Artificial Intelligence and Machine Learning

Process larger and wider datasets with Amazon SageMaker Data Wrangler

By mullaned2002

May 6, 2022

791

Amazon SageMaker Data Wrangler reduces the time to aggregate and prepare data for machine learning (ML) from weeks to minutes in Amazon SageMaker Studio. Data Wrangler can simplify your data preparation and feature engineering processes and help you with data selection, cleaning, exploration, and visualization. Data Wrangler has over 300 built-in transforms written in PySpark, so you can process datasets up to hundreds of gigabytes efficiently on the default instance, ml.m5.4xlarge.

However, when you work with datasets up to terabytes of data using built-in transforms, you might experience longer processing time or potential out-of-memory errors. Based on your data requirements, you can now use additional Amazon Elastic Compute Cloud (Amazon EC2) M5 instances and R5 instances. For example, you can start with a default instance (ml.m5.4xlarge) and then switch to ml.m5.24xlarge or ml.r5.24xlarge. You have the option of picking different instance types and finding the best trade-off of running cost and processing times. The next time you’re working on time series transformation and running heavy transformers to balance your data, you can right-size your Data Wrangler instance to run these processes faster.

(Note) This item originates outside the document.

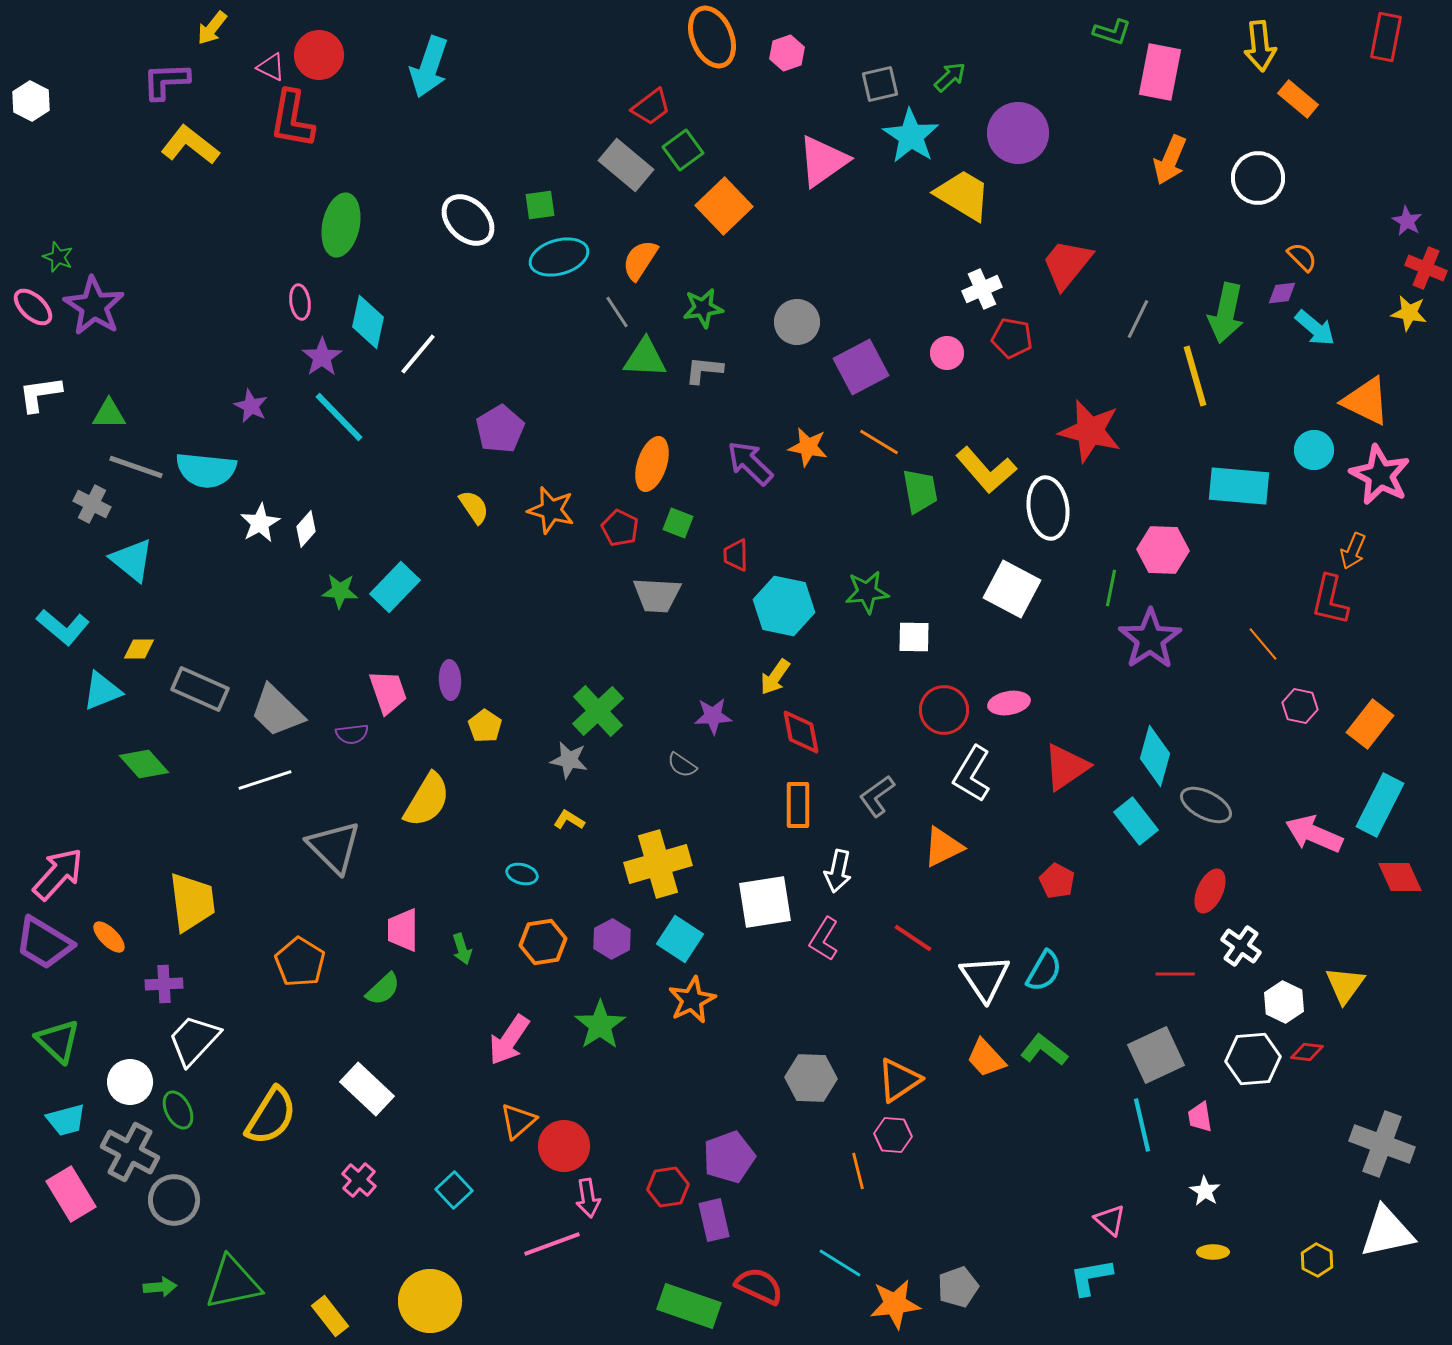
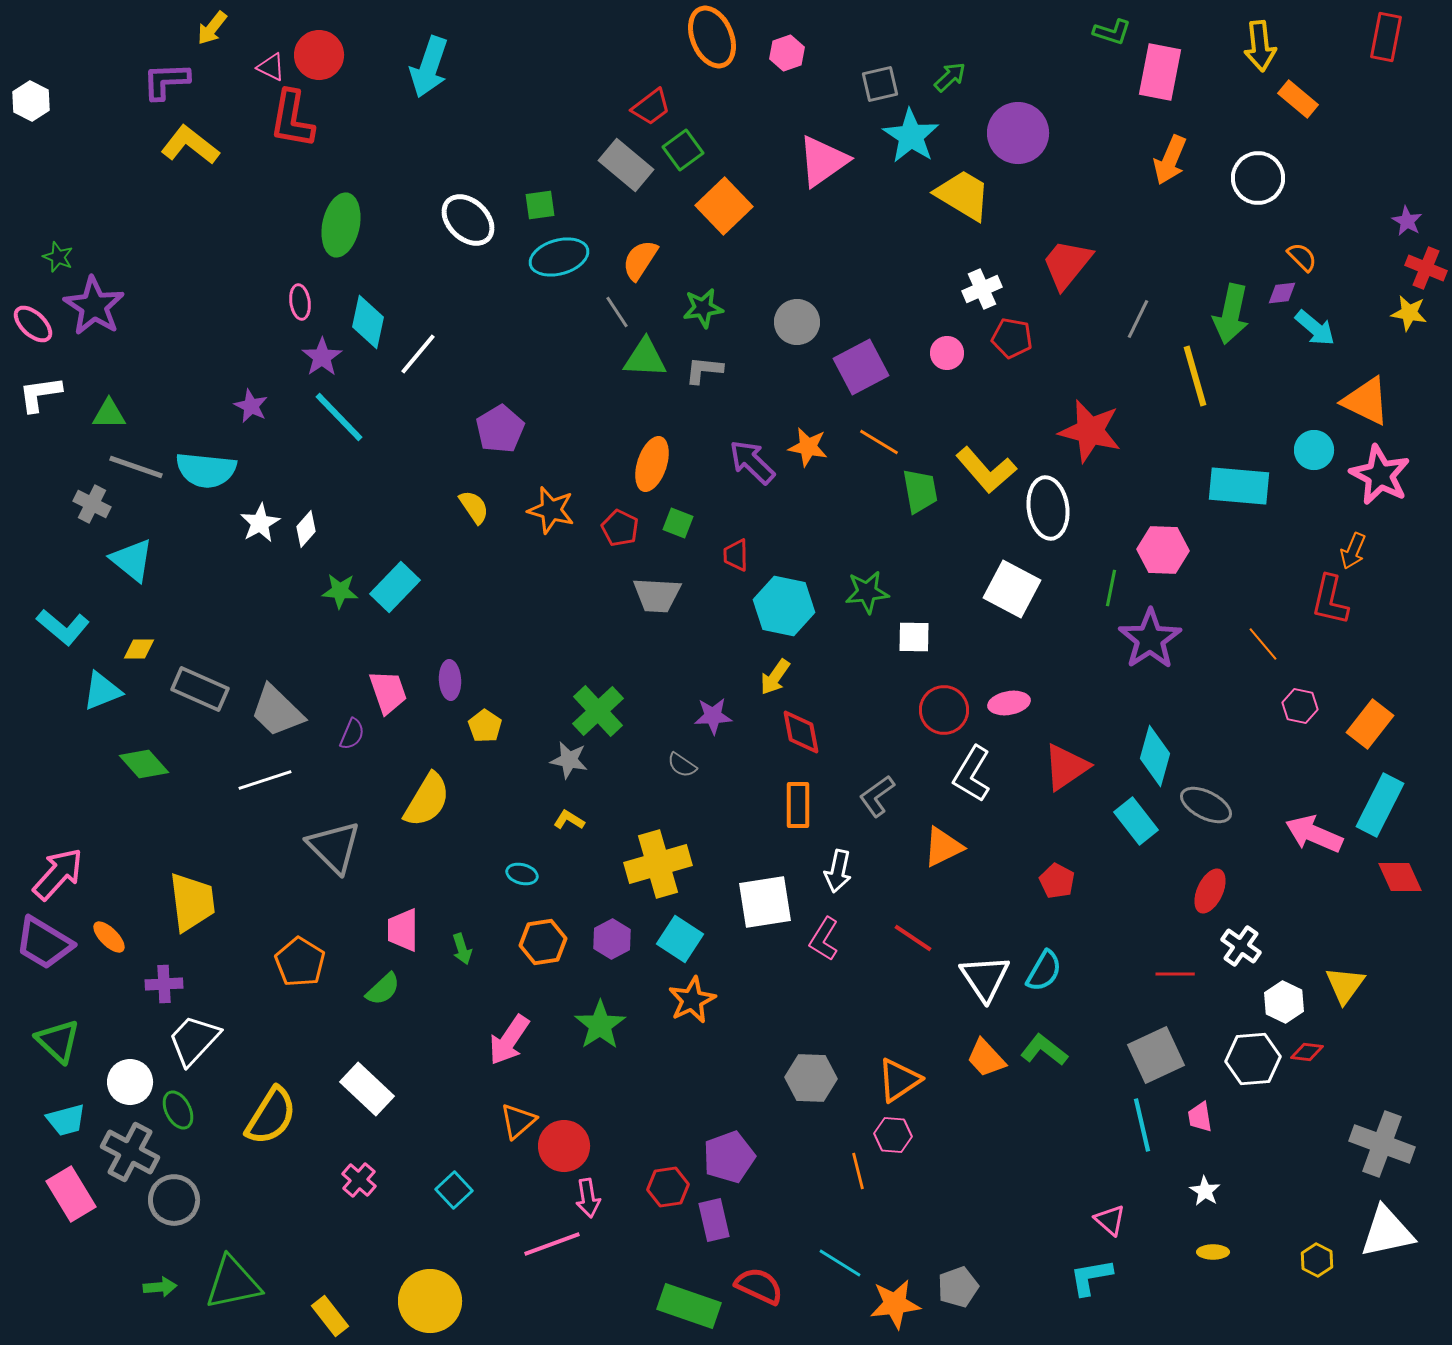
pink ellipse at (33, 307): moved 17 px down
green arrow at (1226, 313): moved 5 px right, 1 px down
purple arrow at (750, 463): moved 2 px right, 1 px up
purple semicircle at (352, 734): rotated 60 degrees counterclockwise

When processing tens of gigabytes or even more with a custom Pandas transform, you might experience out-of-memory errors. You can switch from the default instance (ml.m5.4xlarge) to ml.m5.24xlarge, and the transform will finish without any errors. We thoroughly benchmarked and observed linear speedup as we increased instance size across a portfolio of datasets.

In this post, we share our findings from two benchmark tests to demonstrate how you can process larger and wider datasets with Data Wrangler.

Data Wrangler benchmark tests

Let’s review two tests we ran, aggregation queries and one-hot encoding, with different instance types using PySpark built-in transformers and custom Pandas transforms. Transformations that don’t require aggregation finish quickly and work well with the default instance type, so we focused on aggregation queries and transformations with aggregation. We stored our test dataset on Amazon Simple Storage Service (Amazon S3). This dataset’s expanded size is around 100 GB with 80 million rows and 300 columns. We used UI metrics to time benchmark tests and measure end-to-end customer-facing latency. When importing our test dataset, we disabled sampling. Sampling is enabled by default, and Data Wrangler only processes the first 100 rows when enabled.x

As we increased the Data Wrangler instance size, we observed a roughly linear speedup of Data Wrangler built-in transforms and custom Spark SQL. Pandas aggregation query tests only finished when we used instances larger than ml.m5.16xl, and Pandas needed 180 GB of memory to process aggregation queries for this dataset.

The following table summarizes the aggregation query test results.

Instance
vCPU
Memory (GiB)
Data Wrangler built-in Spark transform time
Pandas Time
(Custom Transform)
ml.m5.4xl
16
64
229 seconds
Out of memory
ml.m5.8xl
32
128
130 seconds
Out of memory
ml.m5.16xl
64
256
52 seconds
30 minutes

The following table summarizes the one-hot encoding test results.

Instance
vCPU
Memory (GiB)
Data Wrangler built-in Spark transform time
Pandas Time
(Custom Transform)
ml.m5.4xl
16
64
228 seconds
Out of memory
ml.m5.8xl
32
128
130 seconds
Out of memory
ml.m5.16xl
64
256
52 seconds
Out of memory

Switch the instance type of a data flow

To switch the instance type of your flow, complete the following steps:

On the Amazon SageMaker Data Wrangler console, navigate to the data flow that you’re currently using.
Choose the instance type on the navigation bar.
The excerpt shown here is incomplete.